ECO DA SANTA CASA

Os filhos da Revolução agora são cuidadores

Abril é o mês de liberdade, celebramos a revolução dos cravos, recordamos conquistas, cantamos palavras como dignidade, direitos e futuro. No entanto, em muitas casas do nosso concelho, há outra realidade silenciosa a acontecer, uma revolução íntima e diária, feita de cuidados, exaustão e amor.
Os homens e mulheres que viveram o 25 de Abril têm hoje 70, 80 ou mais anos. Muitos deles enfrentam doenças como a demência, e quem está ao lado deles?
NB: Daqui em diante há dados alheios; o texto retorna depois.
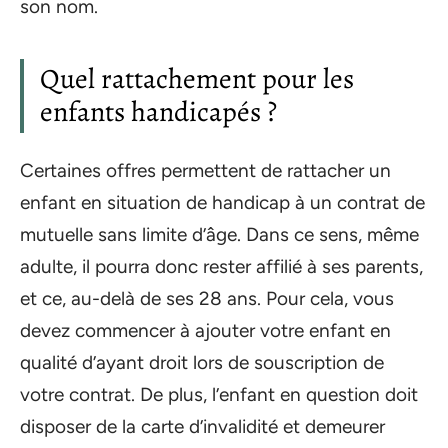
son nom.
Quel rattachement pour les
enfants handicapés ?
Certaines offres permettent de rattacher un
enfant en situation de handicap à un contrat de
mutuelle sans limite d’âge. Dans ce sens, même
adulte, il pourra donc rester affilié à ses parents,
et ce, au-delà de ses 28 ans. Pour cela, vous
devez commencer à ajouter votre enfant en
qualité d’ayant droit lors de souscription de
votre contrat. De plus, l’enfant en question doit
disposer de la carte d’invalidité et demeurer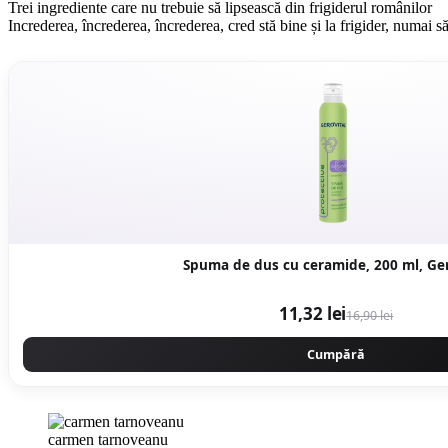
Trei ingrediente care nu trebuie să lipsească din frigiderul românilor
Increderea, încrederea, încrederea, cred stă bine și la frigider, numai să
Spuma de dus cu ceramide, 200 ml, Ger
11,32 lei
16,90 lei
Cumpără
carmen tarnoveanu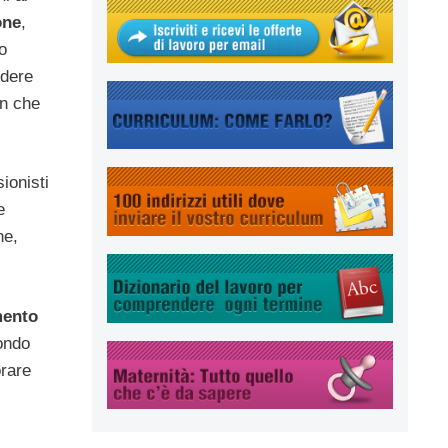
one
,
o
ndere
in che
ionisti
e
ne,
mento
mondo
orare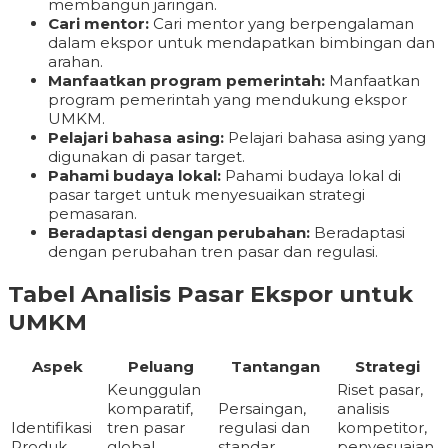
membangun jaringan.
Cari mentor:
Cari mentor yang berpengalaman
dalam ekspor untuk mendapatkan bimbingan dan
arahan.
Manfaatkan program pemerintah:
Manfaatkan
program pemerintah yang mendukung ekspor
UMKM.
Pelajari bahasa asing:
Pelajari bahasa asing yang
digunakan di pasar target.
Pahami budaya lokal:
Pahami budaya lokal di
pasar target untuk menyesuaikan strategi
pemasaran.
Beradaptasi dengan perubahan:
Beradaptasi
dengan perubahan tren pasar dan regulasi.
Tabel Analisis Pasar Ekspor untuk
UMKM
Aspek
Peluang
Tantangan
Strategi
Keunggulan
Riset pasar,
komparatif,
Persaingan,
analisis
Identifikasi
tren pasar
regulasi dan
kompetitor,
Produk
global,
standar
penyesuaian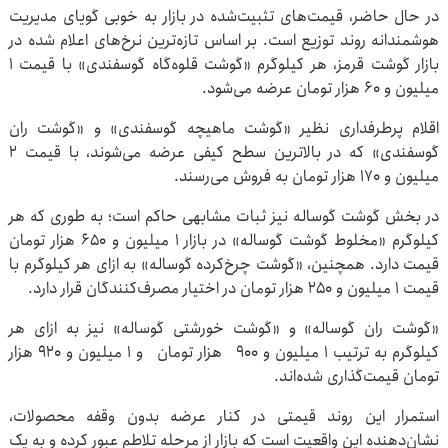
در حال حاضر، قیمت‌های تثبیت‌شده در بازار به خوبی گویای مدیریت
هوشمندانه روند توزیع است. بر اساس تازه‌ترین نرخ‌های اعلام شده در
بازار گوشت قرمز، هر کیلوگرم «گوشت قلوه‌گاه گوسفندی» با قیمت ۱
میلیون و ۶۰ هزار تومان عرضه می‌شود.
اقلام پرطرفداری نظیر «گوشت ماهیچه گوسفندی» و «گوشت ران
گوسفندی» که در بالاترین سطح کیفی عرضه می‌شوند، با قیمت ۲
میلیون و ۱۷۰ هزار تومان به فروش می‌رسند.
در بخش گوشت گوساله نیز ثبات مشابهی حاکم است؛ به طوری که هر
کیلوگرم «مخلوط گوشت گوساله» در بازار ۱ میلیون و ۶۵۰ هزار تومان
قیمت دارد. همچنین، «گوشت چرخ‌کرده گوساله» به ازای هر کیلوگرم با
قیمت ۱ میلیون و ۲۵۰ هزار تومان در اختیار مصرف‌کنندگان قرار دارد.
«گوشت ران گوساله» و «گوشت خورشتی گوساله» نیز به ازای هر
کیلوگرم به ترتیب ۱ میلیون و ۹۰۰ هزار تومان و ۱ میلیون و ۹۲۰ هزار
تومان قیمت‌گذاری شده‌اند.
استمرار این روند قیمتی در کنار عرضه بدون وقفه محصولات،
نشان‌دهنده این واقعیت است که بازار از مرحله تلاطم عبور کرده و به یک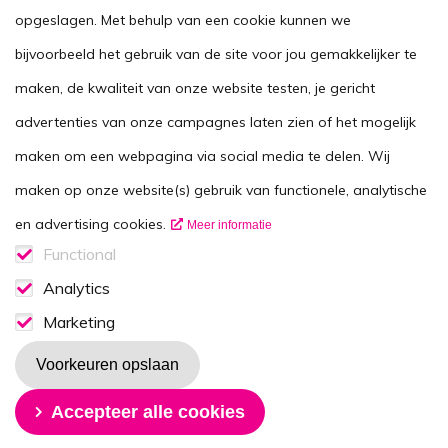
opgeslagen. Met behulp van een cookie kunnen we
Agenda
bijvoorbeeld het gebruik van de site voor jou gemakkelijker te
Voor zorgverleners
maken, de kwaliteit van onze website testen, je gericht
This website in another language
advertenties van onze campagnes laten zien of het mogelijk
Over ons
maken om een webpagina via social media te delen. Wij
Wie zijn we
maken op onze website(s) gebruik van functionele, analytische
Contactgegevens
en advertising cookies.
Meer informatie
Vacatures
Functional
Functionele cookies
Analytics
Disclaimer
Analytics consent
Marketing
Volg ons op
Marketing consent
Voorkeuren opslaan
Toestemming intrekken
Accepteer alle cookies
Nieuwsbrief
Ontvang de maandelijkse (nieuws)B-rief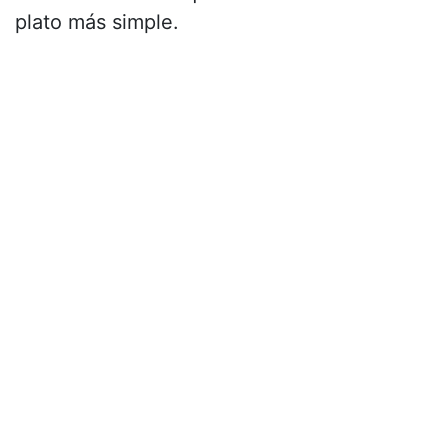
plato más simple.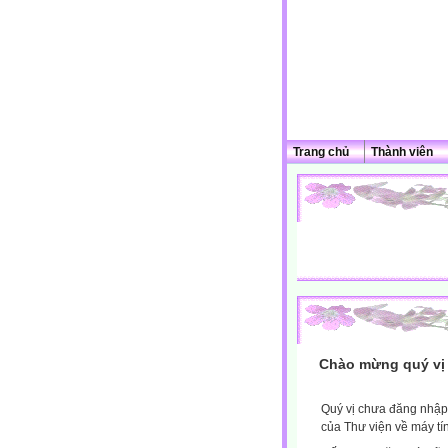
Trang chủ
Thành viên
Chào mừng quý vị 
Quý vị chưa đăng nhập 
của Thư viện về máy tí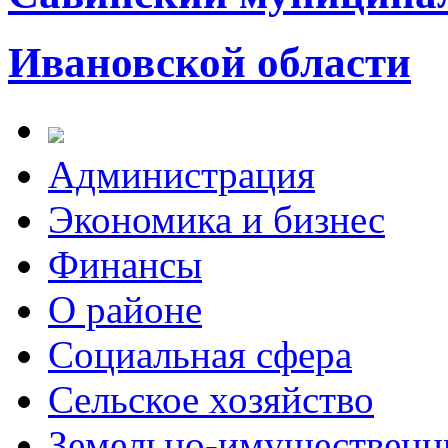
Ивановской области
Администрация
Экономика и бизнес
Финансы
О районе
Социальная сфера
Сельское хозяйство
Земельно-имущественн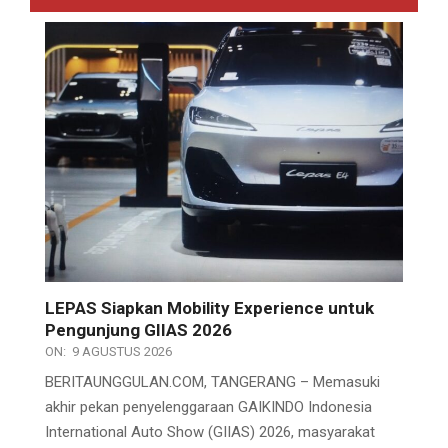
LEPAS Siapkan Mobility Experience untuk
Pengunjung GIIAS 2026
ON:
9 AGUSTUS 2026
BERITAUNGGULAN.COM, TANGERANG – Memasuki
akhir pekan penyelenggaraan GAIKINDO Indonesia
International Auto Show (GIIAS) 2026, masyarakat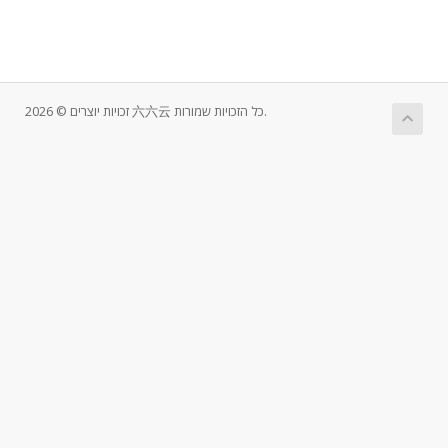
זכויות יוצרים © 2026 六六云 כל הזכויות שמורות.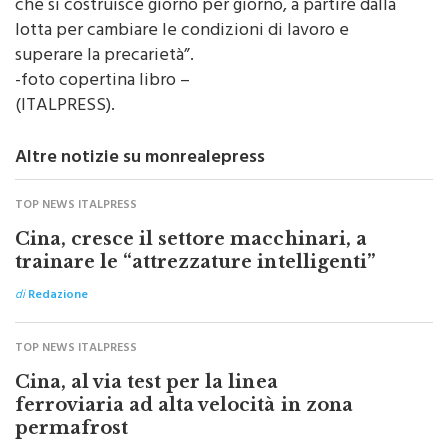
delegata ad altri o rinviata a un futuro lontano, ma
che si costruisce giorno per giorno, a partire dalla
lotta per cambiare le condizioni di lavoro e
superare la precarietà”.
-foto copertina libro –
(ITALPRESS).
Altre notizie su monrealepress
TOP NEWS ITALPRESS
Cina, cresce il settore macchinari, a
trainare le “attrezzature intelligenti”
di
Redazione
TOP NEWS ITALPRESS
Cina, al via test per la linea
ferroviaria ad alta velocità in zona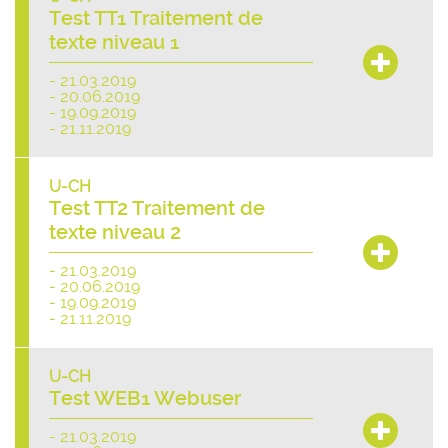
Test TT1 Traitement de
texte niveau 1
- 21.03.2019
- 20.06.2019
- 19.09.2019
- 21.11.2019
U-CH
Test TT2 Traitement de
texte niveau 2
- 21.03.2019
- 20.06.2019
- 19.09.2019
- 21.11.2019
U-CH
Test WEB1 Webuser
- 21.03.2019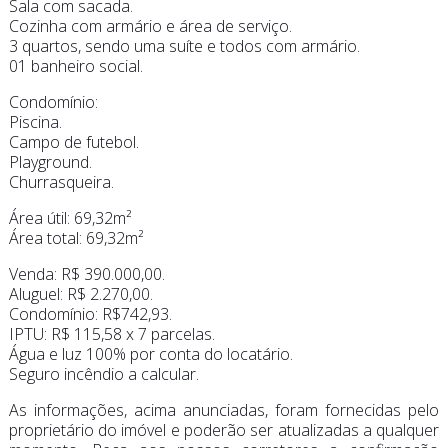
Sala com sacada.
Cozinha com armário e área de serviço.
3 quartos, sendo uma suíte e todos com armário.
01 banheiro social.
Condomínio:
Piscina.
Campo de futebol.
Playground.
Churrasqueira.
Área útil: 69,32m²
Área total: 69,32m²
Venda: R$ 390.000,00.
Aluguel: R$ 2.270,00.
Condomínio: R$742,93.
IPTU: R$ 115,58 x 7 parcelas.
Água e luz 100% por conta do locatário.
Seguro incêndio a calcular.
As informações, acima anunciadas, foram fornecidas pelo
proprietário do imóvel e poderão ser atualizadas a qualquer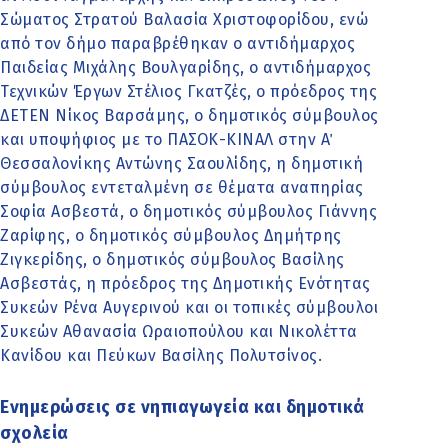
Σώματος Στρατού Βαλασία Χριστοφορίδου, ενώ
από τον δήμο παραβρέθηκαν ο αντιδήμαρχος
Παιδείας Μιχάλης Βουλγαρίδης, ο αντιδήμαρχος
Τεχνικών Έργων Στέλιος Γκατζές, ο πρόεδρος της
ΔΕΤΕΝ Νίκος Βαρσάμης, ο δημοτικός σύμβουλος
και υποψήφιος με το ΠΑΣΟΚ-ΚΙΝΑΛ στην Α΄
Θεσσαλονίκης Αντώνης Σαουλίδης, η δημοτική
σύμβουλος εντεταλμένη σε θέματα αναπηρίας
Σοφία Ασβεστά, ο δημοτικός σύμβουλος Γιάννης
Ζαρίφης, ο δημοτικός σύμβουλος Δημήτρης
Ζιγκερίδης, ο δημοτικός σύμβουλος Βασίλης
Ασβεστάς, η πρόεδρος της Δημοτικής Ενότητας
Συκεών Ρένα Αυγερινού και οι τοπικές σύμβουλοι
Συκεών Αθανασία Ωραιοπούλου και Νικολέττα
Κανίδου και Πεύκων Βασίλης Πολυτσίνος.
Ενημερώσεις σε νηπιαγωγεία και δημοτικά
σχολεία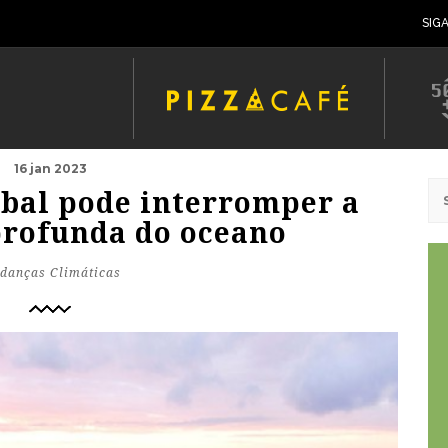
SIG
16 jan 2023
bal pode interromper a
profunda do oceano
danças Climáticas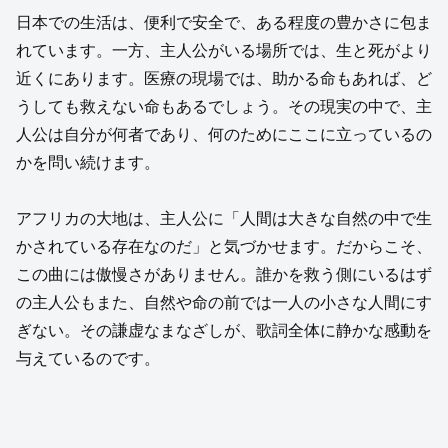
日本での生活は、便利で安全で、ある程度の豊かさに包ま
れています。一方、主人公がいる場所では、生と死がより
近くにあります。医療の現場では、助かる命もあれば、ど
うしても救えない命もあるでしょう。その現実の中で、主
人公は自分が何者であり、何のためにここに立っているの
かを問い続けます。
アフリカの大地は、主人公に「人間は大きな自然の中で生
かされている存在なのだ」と気づかせます。だからこそ、
この曲には傲慢さがありません。誰かを救う側にいるはず
の主人公もまた、自然や命の前では一人の小さな人間にす
ぎない。その謙虚なまなざしが、歌詞全体に静かな感動を
与えているのです。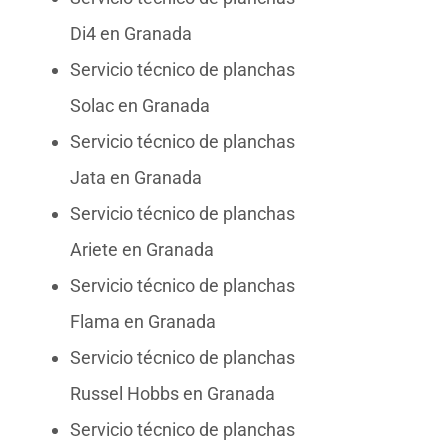
Di4 en Granada
Servicio técnico de planchas
Solac en Granada
Servicio técnico de planchas
Jata en Granada
Servicio técnico de planchas
Ariete en Granada
Servicio técnico de planchas
Flama en Granada
Servicio técnico de planchas
Russel Hobbs en Granada
Servicio técnico de planchas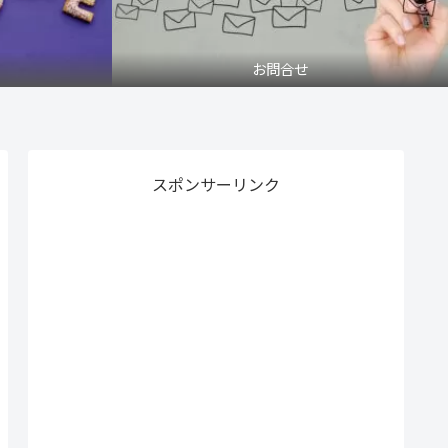
お問合せ
スポンサーリンク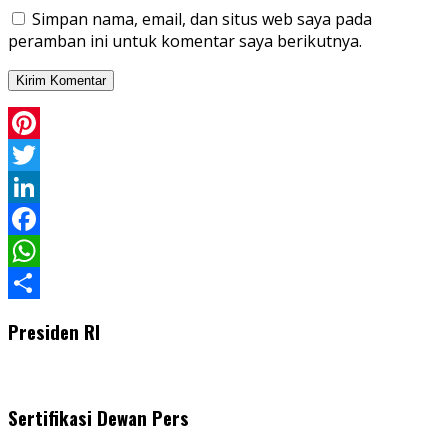
Simpan nama, email, dan situs web saya pada
peramban ini untuk komentar saya berikutnya.
Pinterest
Twitter
LinkedIn
Facebook
WhatsApp
Share
Presiden RI
Sertifikasi Dewan Pers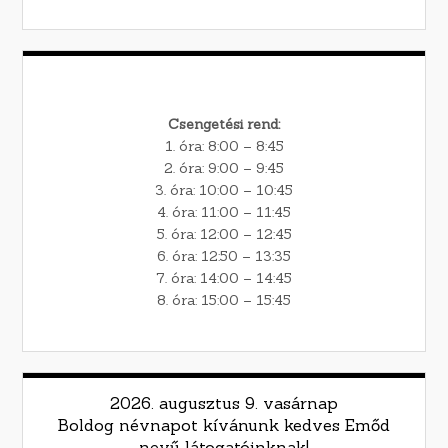
Csengetési rend:
1. óra: 8:00 – 8:45
2. óra: 9:00 – 9:45
3. óra: 10:00 – 10:45
4. óra: 11:00 – 11:45
5. óra: 12:00 – 12:45
6. óra: 12:50 – 13:35
7. óra: 14:00 – 14:45
8. óra: 15:00 – 15:45
2026. augusztus 9. vasárnap
Boldog névnapot kívánunk kedves Emőd
nevű látogatóinknak!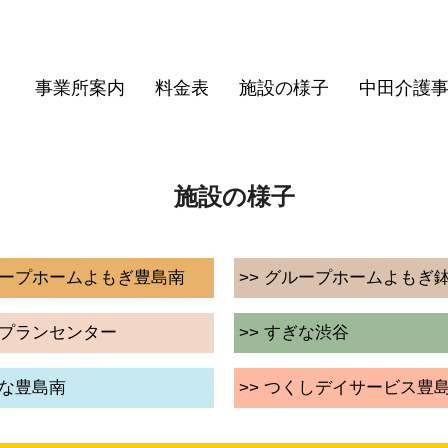
事業所案内
料金表
施設の様子
中田介護
施設の様子
グループホームよもぎ豊島南
>> グループホームよもぎ
アプランセンター
>> すぎな渋谷
ぎな豊島南
>> つくしデイサービス豊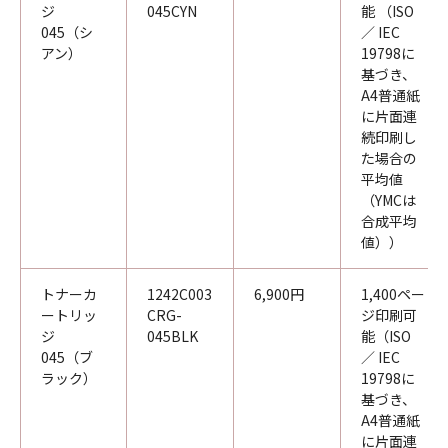
ジ
045CYN
能 （ISO
045（シ
／ IEC
アン）
19798に
基づき、
A4普通紙
に片面連
続印刷し
た場合の
平均値
（YMCは
合成平均
値））
トナーカ
1242C003
6,900円
1,400ペー
ートリッ
CRG-
ジ印刷可
ジ
045BLK
能（ISO
045（ブ
／ IEC
ラック）
19798に
基づき、
A4普通紙
に片面連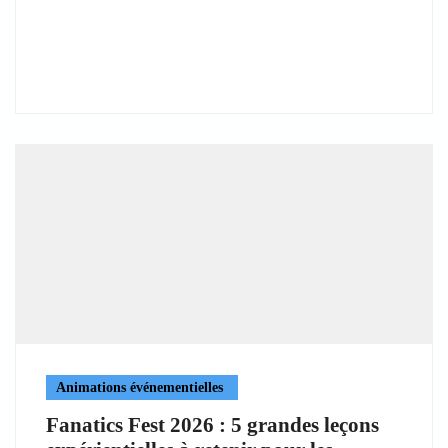
Animations événementielles
Fanatics Fest 2026 : 5 grandes leçons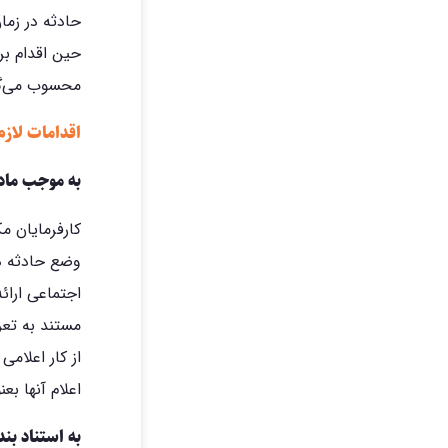
حادثه در زما
حین اقدام بر
محسوب می‌گر
اقدامات لازم
به موجب ماده ٦٥ قانون تامین اجت
کارفرمایان مک
وضع حادثه دی
اجتماعی ارا
از کار اعلام
اعلام آنها بع
به استناد بند هـ ماده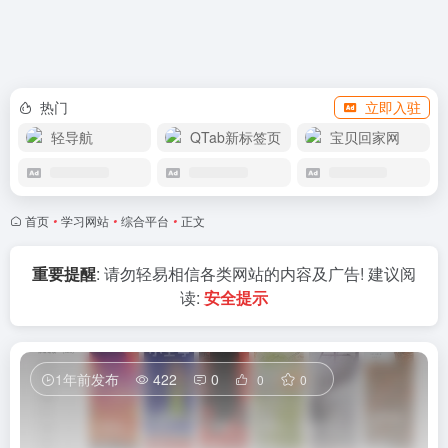
赞助我们
热门
立即入驻
轻导航
QTab新标签页
宝贝回家网
首页
•
学习网站
•
综合平台
•
正文
重要提醒
: 请勿轻易相信各类网站的内容及广告! 建议阅
读:
安全提示
1年前发布
422
0
0
0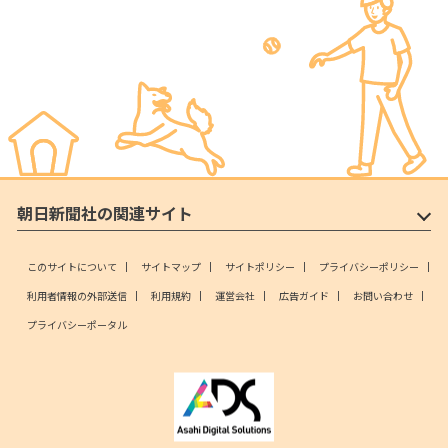
朝日新聞社の関連サイト
このサイトについて
サイトマップ
サイトポリシー
プライバシーポリシー
利用者情報の外部送信
利用規約
運営会社
広告ガイド
お問い合わせ
プライバシーポータル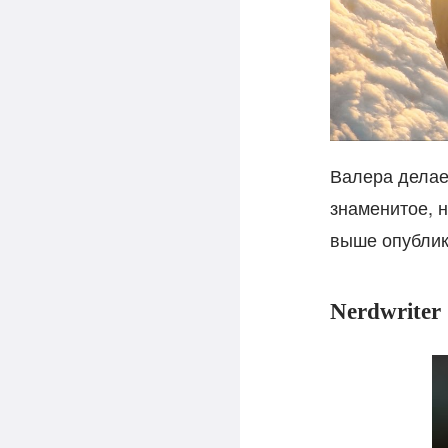
Валера делае
знаменитое, н
выше опублик
Nerdwriter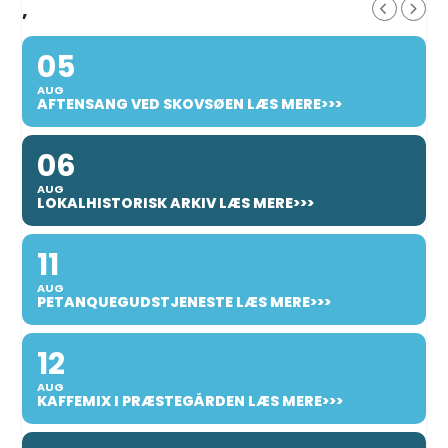
,
05
AUG
AFTENSANG VED SKOVSØEN LÆS MERE>>>
06
AUG
LOKALHISTORISK ARKIV LÆS MERE>>>
11
AUG
PETANQUEGUDSTJENESTE LÆS MERE>>>
12
AUG
KAFFEMIX I PRÆSTEGÅRDEN LÆS MERE>>>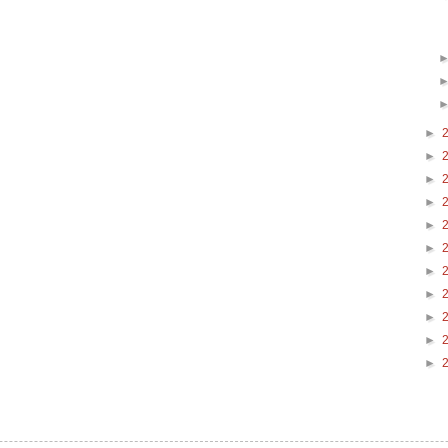
►
►
►
►
►
►
►
►
►
►
►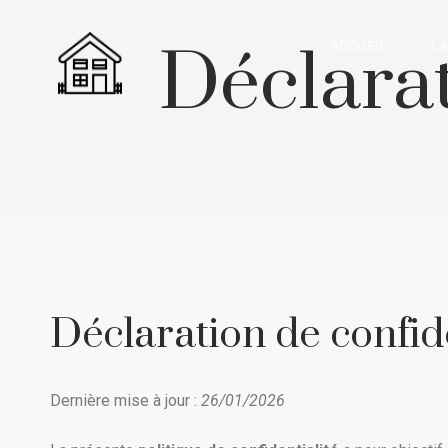
Déclarat
ACCUEIL
LA
Déclaration de confid
Dernière mise à jour :
26/01/2026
Os seus filhos, adultos entre os 40 e os 60 anos, que cuidam dos pais dependentes enquanto ainda apoiam filhos adolescentes ou jovens adultos.
Cuidar de uma pessoa com demência é muito mais do que ajudar nas tarefas diárias. É lidar com a perda progressiva de memória, com alterações de comportamento, com noites mal dormidas, com decisões difíceis. É assistir, aos poucos, à transformação de alguém que sempre foi referência de força e autonomia.
Muitos cuidadores fazem-no quase sem rede de apoio. Mantêm empregos a tempo inteiro, reorganizam horários, sacrificam férias, adiam projetos pessoais. Há quem reduza carga horária, há quem abandone o trabalho. O impacto emocional e financeiro é real, mas raramente visível.
Existe, ainda, uma dimensão pouco falada: o chamado “luto antecipatório”. É a dor de perder alguém que ainda está presente fisicamente, mas que já não reconhece rostos, histórias ou memórias partilhadas. É a sensação de que a liberdade conquistada em 1974 não chegou a estas salas onde a doença impõe limites inesperados.
Celebrar Abril também pode ser perguntarmos se estamos a garantir dignidade a quem envelhece e apoio a quem cuida. A liberdade que tanto valorizamos inclui o direito a envelhecer com acompanhamento adequado e o direito a cuidar sem se descuidar.
Talvez a próxima revolução comece em gestos simples: mais informação sobre a demência, mais vizinhos atentos, mais serviços de proximidade e uma comunidade que reconheça o cuidador como alguém que precisa de apoio.
No Projeto Memorizar, acreditamos que falar sobre demência é aproximar pessoas e criar pontes, porque mesmo quando a memória se altera, o cuidado, a compreensão e a presença continuam a fazer a diferença.